Well, the above-referenced authors boil it down to "complementarities in consumption." Actually, they are more "externalities in consumption," because they are explained by the fact that somethings are just more enjoyable with a partner or group. In other words, we get married, now more than ever, because we like it and because we like our mate (stop that sophomoric chuckling!).
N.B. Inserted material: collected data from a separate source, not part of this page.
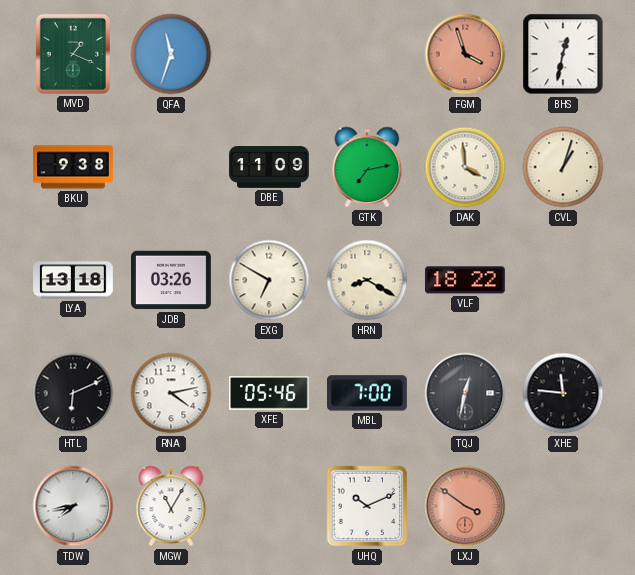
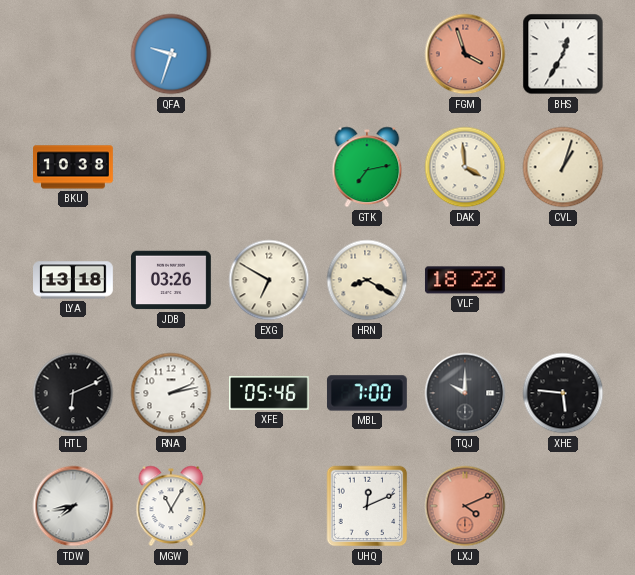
MVD: 1:19 -> none
QFA: 11:33 -> 9:33
BHS: 12:32 -> 12:35
BKU: 9:38 -> 10:38
DBE: 11:09 -> none
RNA: 4:13 -> 2:13
TQJ: 12:32 -> 10:00
XHE: 11:46 -> 5:46
UHQ: 10:11 -> 12:11
LXJ: 3:51 -> 4:11
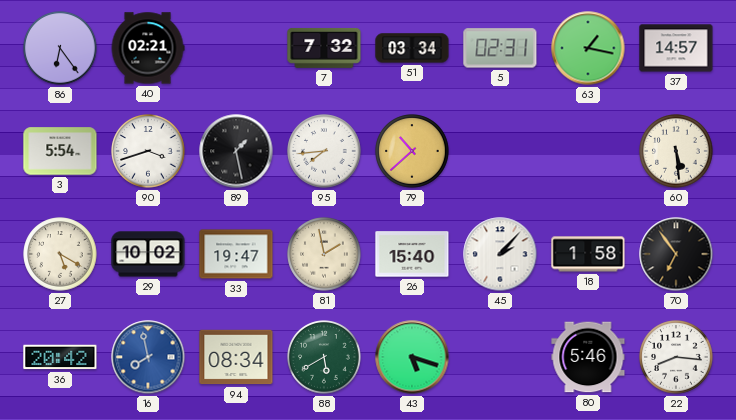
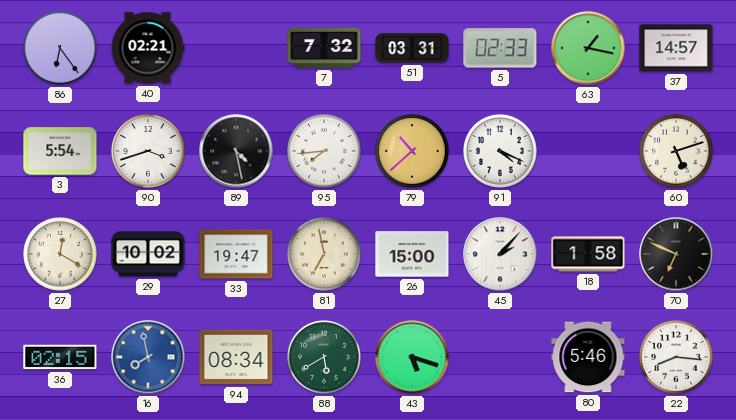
51: 03:34 -> 03:31
5: 02:31 -> 02:33
89: 1:28 -> 4:28
91: none -> 4:19
60: 5:29 -> 5:12
27: 5:20 -> 12:20
81: 1:58 -> 6:58
26: 15:40 -> 15:00
70: 6:54 -> 6:49
36: 20:42 -> 02:15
But I think there's more to it. Yes, all of the things above are great things, but why did we evolve this way and what else has it done for us. First, things probably evolved this way because our incomes were rising over the last 200 years. With higher and higher market wages and smaller and smaller family sizes, the benefits of market production began to tip over the benefits of remaining "self-sufficient" in "home production," so women entered the workforce in droves during the 1970s. Second, it's made our lives better, on the whole. Amazingly, labor markets have absorbed women who "immigrated" into the labor market and managed to sustain wage growth. Finally, life is somewhat less risky for women. They are no longer as beholden to their marriage contract for their economic well-being (in terms of income) because they have marketable skills. So, if the louse cheats (or something tragic happens) he's more expendable.